On a recent visit to an area we once lived, my wife and I were able to reconnect with a very good friend we had not seen in 17 years.
Not long after we moved, he received a promotion and was the second ranking person in a massive region.
We were not surprised to learn just before we went to dinner that he had recently received an even bigger promotion.
He is one of the most humble “rising stars” I’ve ever encountered and is moving states to be the senior person of a large territory.
We laughed about his rookie days almost twenty years ago and how fast time flies.
One of the observations he shared during our dinner resonated in particular with me.
When I asked how his transition was going, he told me that he was inundated with people in his new market wanting to meet with him and “fill him in.”
He smiled and told us, “I try to do my best to show them that I am listening and obviously respect their opinions. But I also know that one of the most beneficial things I have now is a fresh set of eyes to evaluate everything. I haven’t yet formed biases.”
He continued, “If you are not careful, it is the most aggressive and political people who shape the way you will look at situations. They may be right. However, sometimes the people most aggressively telling you who or what to look out for are actually the people you need to look out for the most.”
Laughing at that comment, I asked him what he thought was going to be the hardest part of the job.
He said, “Time. One of the hardest things about having larger and larger groups to lead is giving people the time they need. Everyone wants a piece of your time. I understand. It’s hard, but it’s important that people see that you know who they are and appreciate all of the things they do, even if you cannot tell them that personally every day.”
Throughout dinner, I clearly saw that our friend’s focus was on being open and fair with his people and making them feel inspired to do what they do.
He has difficult business decisions to make, but he knows that having inspired and engaged teams are key to making those business decisions work.
He succeeds because they do.
Whether you lead a team of one, one thousand, or more, always remember that people will move heaven and earth for honest leaders who earn their trust and respect.
Aim to be that kind of leader.
It’s not often that I’ll hit the rewind button on the DVR to rewatch a television commercial.
The fast forward button gets far more use in my house.
But a recent commercial from Gatorade had me sitting up and leaning forward. The message of the spot is something that has been a favorite soapbox topic of mine in recent years.

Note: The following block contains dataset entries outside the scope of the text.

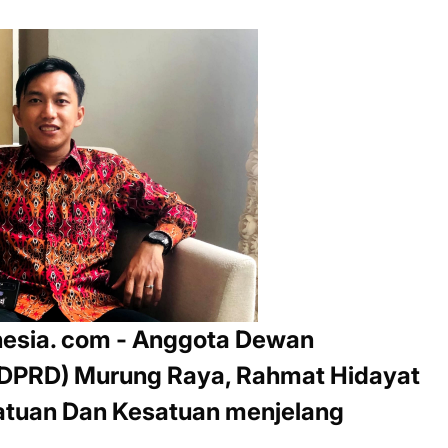
esia. com -
Anggota Dewan
(DPRD) Murung Raya, Rahmat Hidayat
atuan Dan Kesatuan menjelang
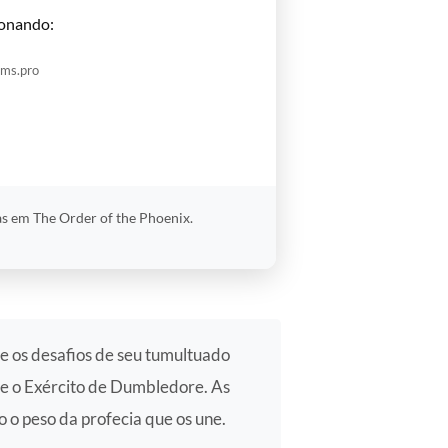
onando:
oms.pro
as em The Order of the Phoenix.
e os desafios de seu tumultuado
e o Exército de Dumbledore. As
 o peso da profecia que os une.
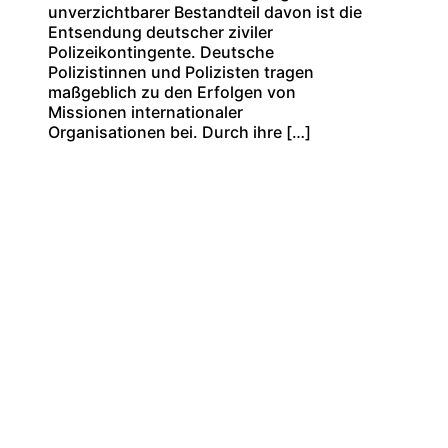
unverzichtbarer Bestandteil davon ist die
Entsendung deutscher ziviler
Polizeikontingente. Deutsche
Polizistinnen und Polizisten tragen
maßgeblich zu den Erfolgen von
Missionen internationaler
Organisationen bei. Durch ihre […]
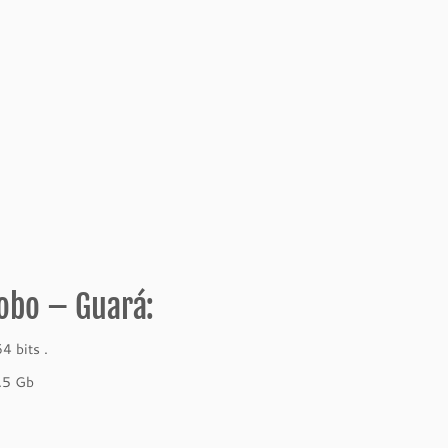
obo – Guará:
4 bits .
.5 Gb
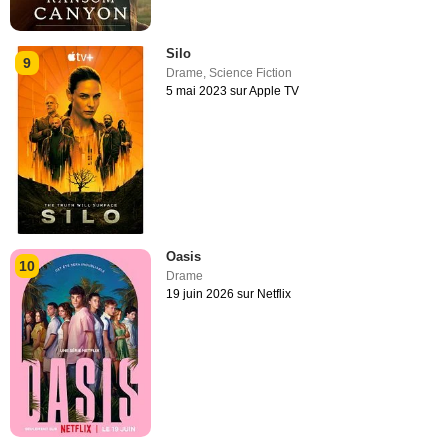
Silo
9
Drame
,
Science Fiction
5 mai 2023 sur Apple TV
Oasis
10
Drame
19 juin 2026 sur Netflix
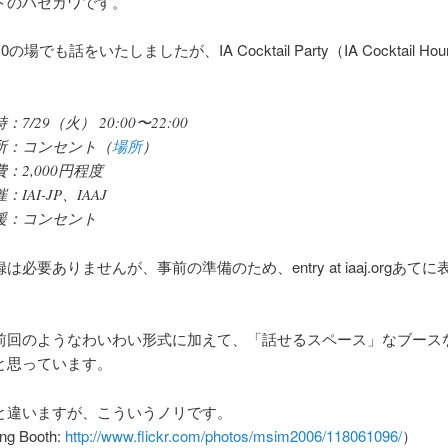
トのハセガワです。
0の場でも話をいたしましたが、IA Cocktail Party（IA Cocktail H
：7/29（火） 20:00〜22:00
所：コンセント（
場所
）
：2,000円程度
：IAI-JP、IAAJ
援：コンセント
は必要ありませんが、事前の準備のため、entry at iaaj.orgあて
前回のようなわいわい形式に加えて、「話せるスペース」なブース
と思っています。
と違いますが、こういうノリです。
ing Booth:
http://www.flickr.com/photos/msim2006/118061096/
）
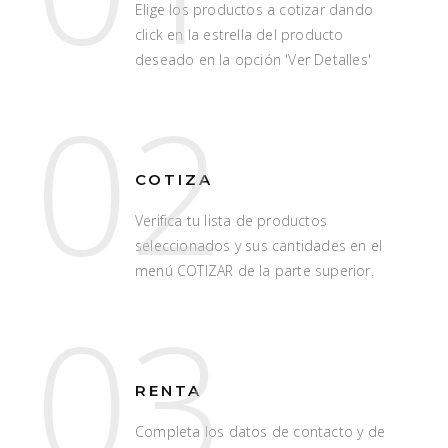
Elige los productos a cotizar dando
click en la estrella del producto
deseado en la opción 'Ver Detalles'
02
COTIZA
Verifica tu lista de productos
seleccionados y sus cantidades en el
menú COTIZAR de la parte superior.
03
RENTA
Completa los datos de contacto y de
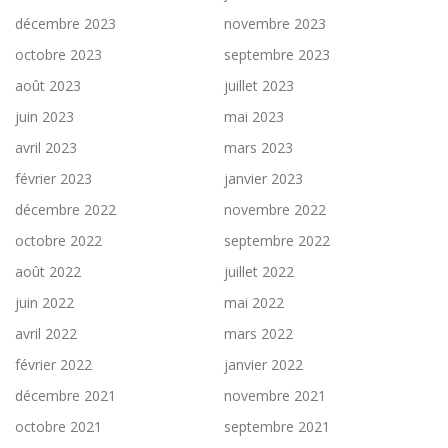
décembre 2023
novembre 2023
octobre 2023
septembre 2023
août 2023
juillet 2023
juin 2023
mai 2023
avril 2023
mars 2023
février 2023
janvier 2023
décembre 2022
novembre 2022
octobre 2022
septembre 2022
août 2022
juillet 2022
juin 2022
mai 2022
avril 2022
mars 2022
février 2022
janvier 2022
décembre 2021
novembre 2021
octobre 2021
septembre 2021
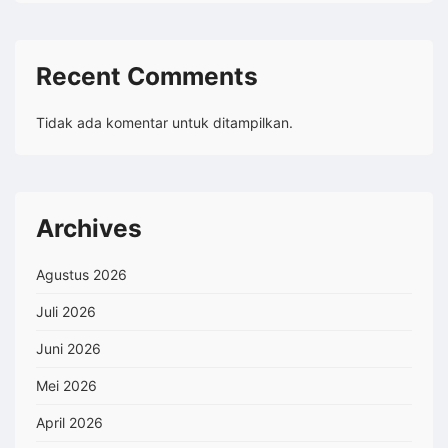
Recent Comments
Tidak ada komentar untuk ditampilkan.
Archives
Agustus 2026
Juli 2026
Juni 2026
Mei 2026
April 2026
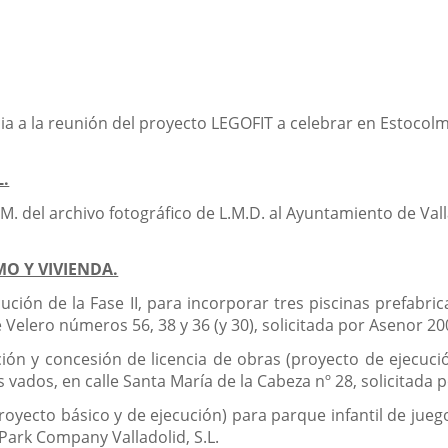
ia a la reunión del proyecto LEGOFIT a celebrar en Estocolm
L.
M. del archivo fotográfico de L.M.D. al Ayuntamiento de Vall
MO Y VIVIENDA.
cución de la Fase II, para incorporar tres piscinas prefabr
 Velero números 56, 38 y 36 (y 30), solicitada por Asenor 200
ción y concesión de licencia de obras (proyecto de ejecuc
vados, en calle Santa María de la Cabeza nº 28, solicitada p
proyecto básico y de ejecución) para parque infantil de jue
Park Company Valladolid, S.L.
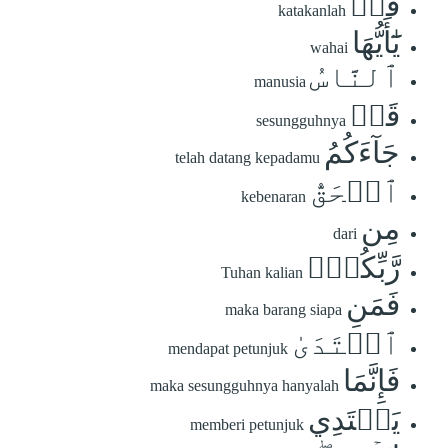
قُلۡ
katakanlah
يَٰٓأَيُّهَا
wahai
ٱلنَّاسُ
manusia
قَدۡ
sesungguhnya
جَآءَكُمُ
telah datang kepadamu
ٱلۡحَقُّ
kebenaran
مِن
dari
رَّبِّكُمۡۖ
Tuhan kalian
فَمَنِ
maka barang siapa
ٱهۡتَدَىٰ
mendapat petunjuk
فَإِنَّمَا
maka sesungguhnya hanyalah
يَهۡتَدِي
memberi petunjuk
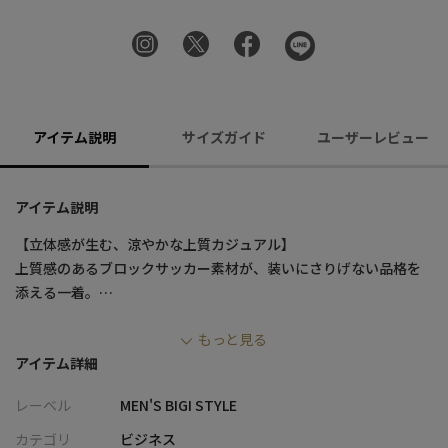
アイテム説明
サイズガイド
ユーザーレビュー
アイテム説明
【立体感が生む、涼やかな上質カジュアル】
上質感のあるブロックサッカー素材が、装いにさりげない品格を
添える一着。
肌離れの良い軽やかな着心地とストレッチ性を備え、盛夏でも快
もっと見る
適に過ごせます。
アイテム詳細
一枚でもジャケットのインナーでも様になる、大人のためのカジ
ュアルシャツです。
レーベル
MEN'S BIGI STYLE
【デザイン/素材】
カテゴリ
ビジネス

Failures and setbacks are not necessarily the enemies of success. They are often part of the process.
The commercial opens with Michael Jordan asking, “You want to know the secret to victory? Fail to make the varsity team. They then cut to JJ Watt who says, “Start your career as a walk-on.”
Later, Peyton Manning says, “Go 3 and 13 your rookie season,” and Eli Manning adds, “Lead the league in interceptions.”
Karl-Anthony Towns says, “Take a perfect team and blow a perfect season.”
Serena Williams says, “Be on the wrong side of the biggest upset in your sport.”
The commercial then cuts to Matt Ryan of the Atlanta Falcons walking off the field saying, “Defeat.”
The empathy I felt for Ryan caught me off guard. In all of the celebrating of Tom Brady leading the greatest comeback in Super Bowl history, I mostly forgot that someone was on the other side of it.
I found myself smiling and kidding that I think I had written the script for that commercial in an American Banker column a few months ago entitled: “Want to Succeed in Banking? Try Failing First.”
No, repeated failure is not a guarantee of future success in all scenarios. I’m pretty sure I can head out to the backyard and fail in my first 100 attempts to dunk a basketball.
My odds of success will be no higher on attempt 101.
What I like most about that commercial is that it highlights that even incredibly gifted and successful people do not always have things work out for them.
It tells aspiring young athletes that being defeated does not disqualify you from ever becoming elite in your field. If anything, defeats and setbacks are the price most pay to become truly elite.
A sports drink company uses famous athletes to make that point. However, that message is a rather universal one for our careers, as well.
Hard work and perseverance are not guarantors of rapid success. But they are usually elemental to our long-term success.
What past setbacks will you and your teams strive to overcome this week?